══ INPUT RECORDS ══
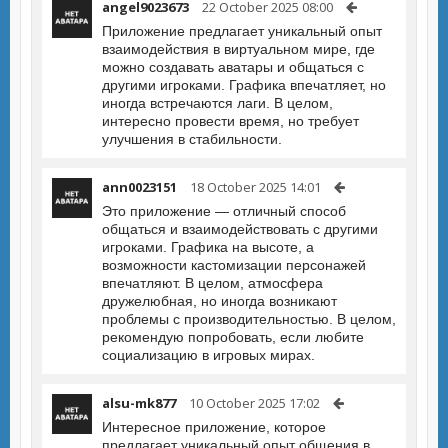
angel9023673
22 October 2025 08:00
Приложение предлагает уникальный опыт
взаимодействия в виртуальном мире, где
можно создавать аватары и общаться с
другими игроками. Графика впечатляет, но
иногда встречаются лаги. В целом,
интересно провести время, но требует
улучшения в стабильности.
ann0023151
18 October 2025 14:01
Это приложение — отличный способ
общаться и взаимодействовать с другими
игроками. Графика на высоте, а
возможности кастомизации персонажей
впечатляют. В целом, атмосфера
дружелюбная, но иногда возникают
проблемы с производительностью. В целом,
рекомендую попробовать, если любите
социализацию в игровых мирах.
alsu-mk877
10 October 2025 17:02
Интересное приложение, которое
предлагает уникальный опыт общения в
═══
TASK DIRECTIONS:
The answer should consist of all lines from the records above that hold the word "целом".

FINISHED TASK:
иногда встречаются лаги. В целом,
впечатляют. В целом, атмосфера
проблемы с производительностью. В целом,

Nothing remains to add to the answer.